You are absolutely right, termination of a transmission line (to prevent aberrations in the differential signal due to reflections in the line) have nothing to do with impedance balance (of common-mode impedances). They are entirely separate issues. IMHO, signal/data interfaces that use balanced lines should still adhere to the practice at lower frequencies (like audio) of keeping common-mode impedances low at the driver end and as high as possible at the receiver. Terminations at the receiver should always be differential (between the lines) and not split with the center grounded - this puts an extreme burden on tolerances to avoid seriously degrading CMRR of the interface!
 
However, what I am not entirely sure about is how terminating the line with an impedance equal to the source can assure equal induction of common mode voltage on a say twisted pair. I have dug in a bit deeper on this and consulted a couple of good books, and I can not see any reference to it.
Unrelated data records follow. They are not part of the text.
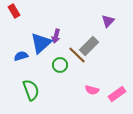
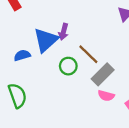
gray rectangle: (89, 46) -> (103, 74), moved
green semicircle: (31, 90) -> (17, 96), moved

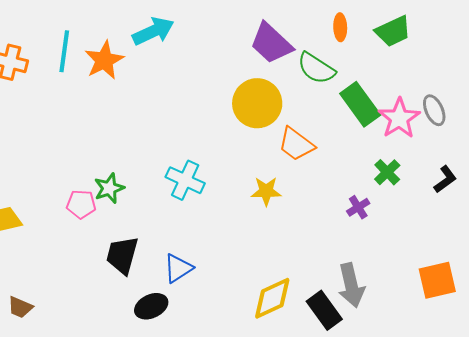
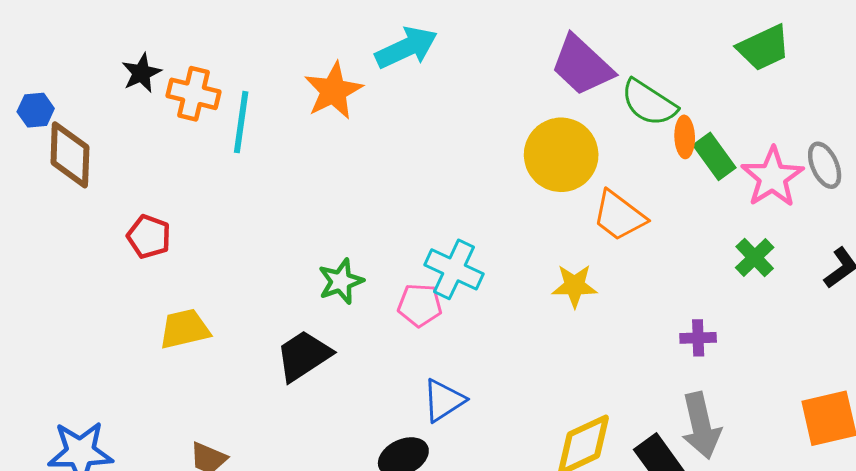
orange ellipse: (340, 27) -> (685, 137), moved
cyan line: (64, 51) -> (241, 122), moved
green rectangle: (360, 104) -> (714, 156), size x0.7
pink pentagon: (81, 204) -> (420, 305), moved
purple cross: (358, 207) -> (698, 338), moved, turned 30
black trapezoid: (122, 255) -> (304, 356), moved, turned 42

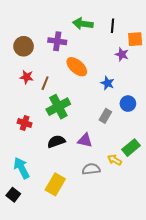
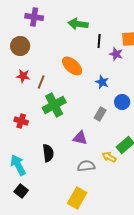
black line: (113, 26) -> (99, 41), moved
purple cross: (57, 41) -> (34, 17), moved
black semicircle: (56, 141) -> (48, 153), moved, turned 102
yellow rectangle: (55, 184) -> (77, 198), moved
black square: (13, 195) -> (21, 191), moved

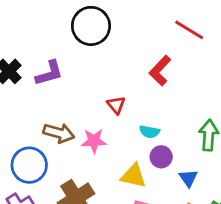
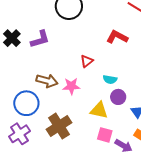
red L-shape: (160, 71) -> (117, 37), turned 75
red triangle: (116, 105) -> (87, 61), turned 32

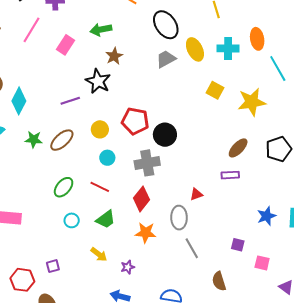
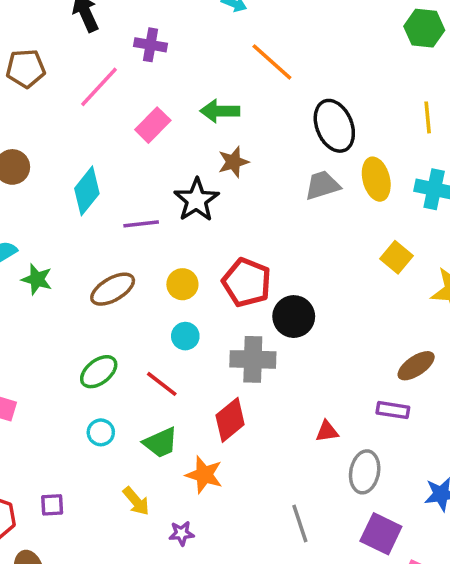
cyan diamond: (19, 101) -> (87, 191), moved
green star: (34, 139) -> (37, 279), moved
gray ellipse: (179, 218) -> (365, 472), moved
orange star: (146, 233) -> (204, 475), moved
purple square: (238, 245) -> (381, 534), size x1.6

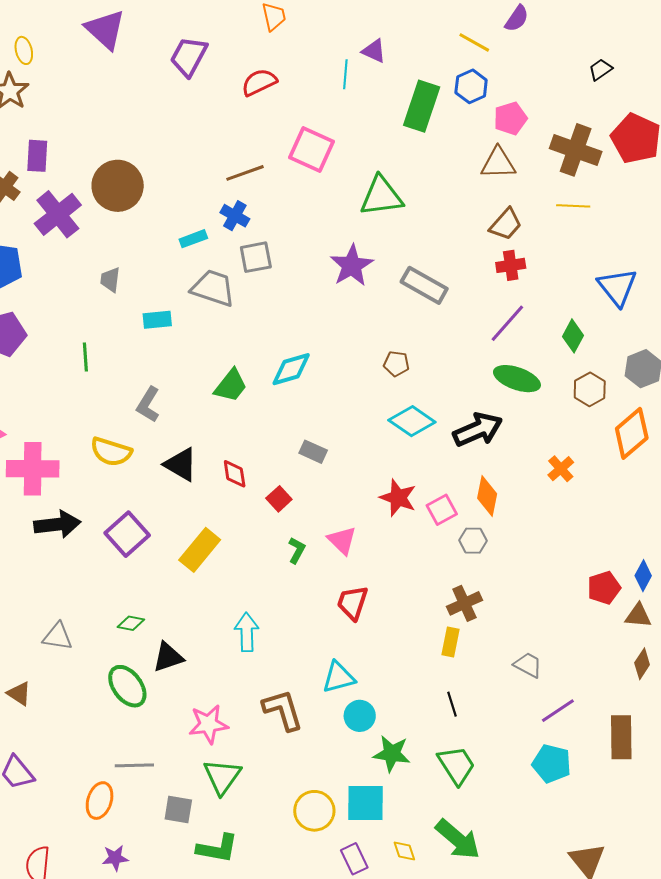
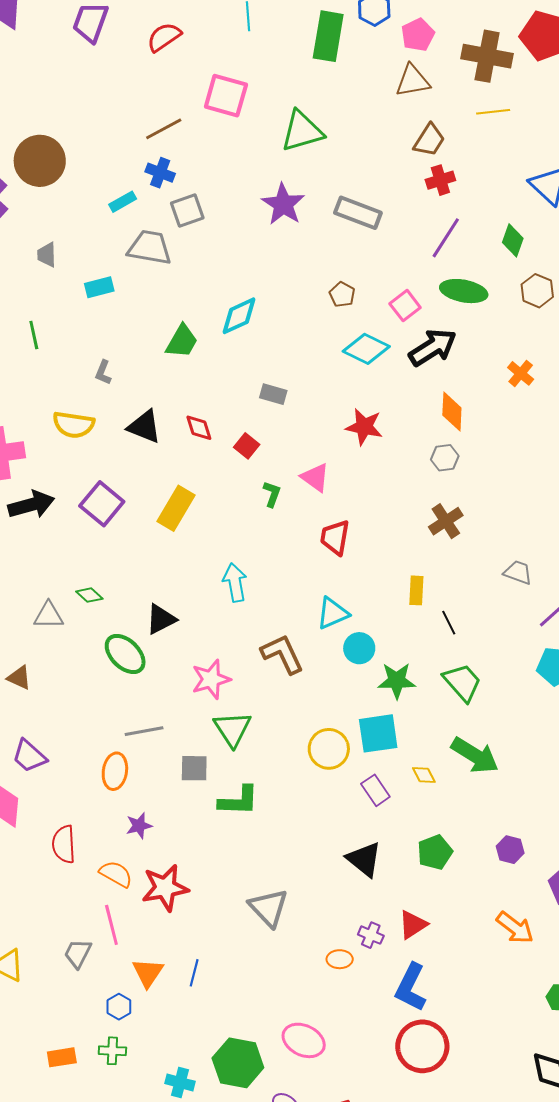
brown pentagon: (396, 364) -> (342, 294), turned 30
gray L-shape: (148, 405) -> (103, 372), size x0.7
pink square: (442, 510) -> (405, 306), moved
green diamond: (131, 623) -> (89, 595), moved, turned 40
yellow rectangle: (451, 642) -> (416, 590), moved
You must analyze the balanced connection as a Wheatstone bridge. The rejection is optimum when the transmission ratio of one branch is exactly the same as the other branch.
That means that you may have a source with a wild unbalance, like say 10 ohms on the cold leg and 100 ohms on the hot leg, you may have perfect CMRR if the receiver as an impedance of 1k on the cold side and 10k on the hot side. Of course at HF, when stray capacitances start to be felt, it's not that simple.
This configuration is not that crazy; it' s what happens with balanced bus, where the bus feed resistors are about 10k and the ground sense resistors are about 100r.
One thing is certain: making the connection a matching one results in signal loss, and is no guarantee of a better CMRR. On the contrary, in the real world (one where resistors are not perfect) the higher the ratio of the receiving Z to the sending Z, the better the CMRR.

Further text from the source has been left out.